Si j’allais travailler ailleurs, mon français est un atout. Dans tous les travails que j’ai faits dans le passé, j’étais souvent demandée. C’est définitivement un atout parce que si tu as des clients qui sont francophones, ils vont préférer être servis en français, alors ils vont devenir tes clients ou si quelqu’un ne comprend pas, tu peux aussi être traductrice.
L'importance de mon travail
Mon travail, c’est l’avenir. L’année de ma naissance, on produisait un rapport sur l’importance de la santé en l’an 2000. Depuis, on met l’emphase sur la prévention et on se rend maintenant compte que le mode de vie d’aujourd’hui nuit à la santé des jeunes. Il y a un problème d’obésité chez les enfants qu’il faut prévenir en sensibilisant les gens.

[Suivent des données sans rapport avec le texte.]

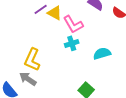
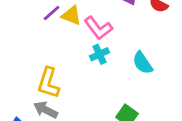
cyan semicircle: (102, 53) -> (143, 63), turned -102

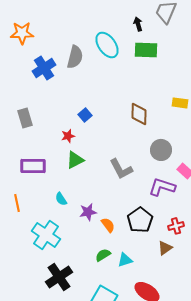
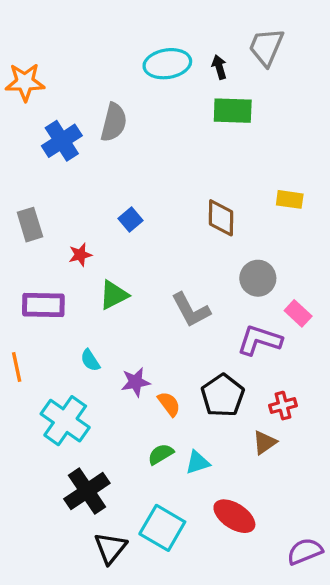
cyan ellipse: (107, 45) -> (167, 64), moved, turned -64
red star: (68, 136) -> (80, 255), moved

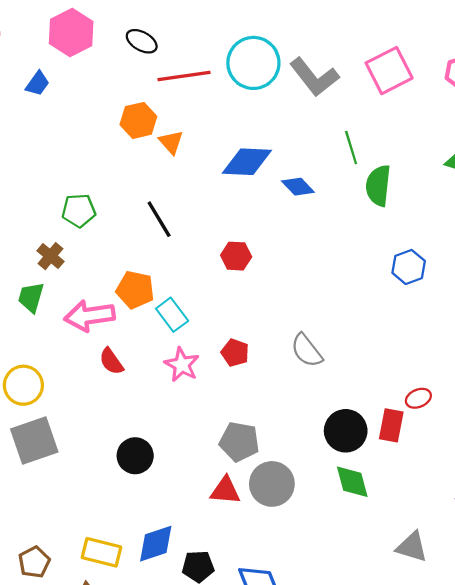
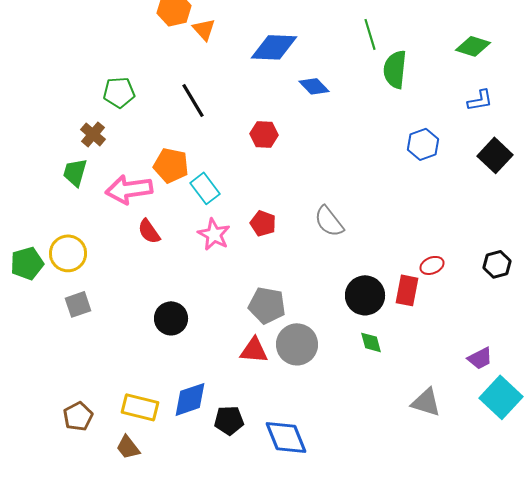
blue diamond: (298, 187) -> (314, 86), moved
gray square: (34, 441) -> (78, 304), size x0.6
green diamond: (352, 482) -> (371, 342), size x0.7

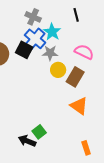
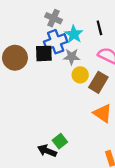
black line: (76, 15) -> (99, 28), moved
blue cross: (35, 39) -> (56, 42), turned 30
black square: (24, 50) -> (44, 53), turned -30

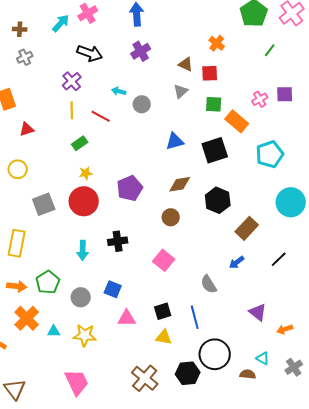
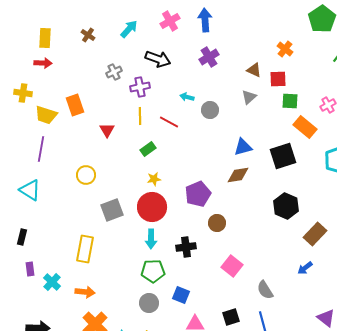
pink cross: (88, 13) -> (170, 21), moved
brown cross: (20, 29) -> (88, 35), turned 32
gray cross: (25, 57) -> (114, 72), moved
purple cross: (72, 81) -> (140, 87), turned 30
green square: (214, 104) -> (290, 101), moved
red triangle: (27, 129) -> (107, 130), moved, turned -42
brown diamond: (180, 184) -> (238, 175), moved
brown circle: (171, 217) -> (217, 223), moved
cyan arrow: (83, 250) -> (151, 239), moved
green pentagon: (48, 282) -> (153, 271), moved, turned 30
gray semicircle: (209, 284) -> (265, 290), moved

Il faut transmettre le message que si on ne prend pas soin de notre santé, on va encourir de gros risques. C’est ce qu’on a fait avec le tabagisme, et on commence à voir de vrais changements. C’est pour ça que je trouve que mon travail est important.
Fière de mon travail
Je suis très fière de faire ce genre de travail surtout quand je vois des résultats. Quand je vois un membre de mon club de marche heureux d’en faire partie, qui s’améliore ou qui fait de l’activité physique de façon régulière pour la première fois de sa vie, ça me rend fière.

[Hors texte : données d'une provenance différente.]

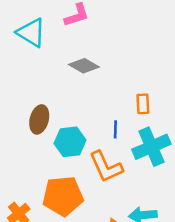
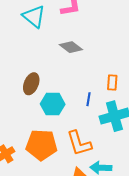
orange L-shape: (106, 167) -> (79, 143), moved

Le moment où je me suis sentie le plus fière d’être promoteure santé, c’est lorsque la Ville de Cornwall a adopté la loi sur le tabagisme dans les lieux publics, avant même que la Province ne se prononce là-dessus. Je me suis dis que c’était le résultat du travail des gens d’avant moi qui me permettait maintenant d’avoir des environnements sans fumée.
Images de travail
MOI
ANTÉCÉDENTS
- Jeunesse à Cornwall
- Mère réceptionniste, père infirmier
INTÉRÊTS ET ACTIVITÉS
- Activités physiques : natation, yoga, balle-molle, marche
- La lecture
- Passer du temps avec ma famille
Mes intérêts
Parmi les sports que je fais de façon régulière, il y a beaucoup de marche et de balle-molle. Je joue à la balle-molle une fois par semaine dans une ligue à Orléans. J’aime aussi la bicyclette et, l’hiver, je fais de la natation presque tous les soirs.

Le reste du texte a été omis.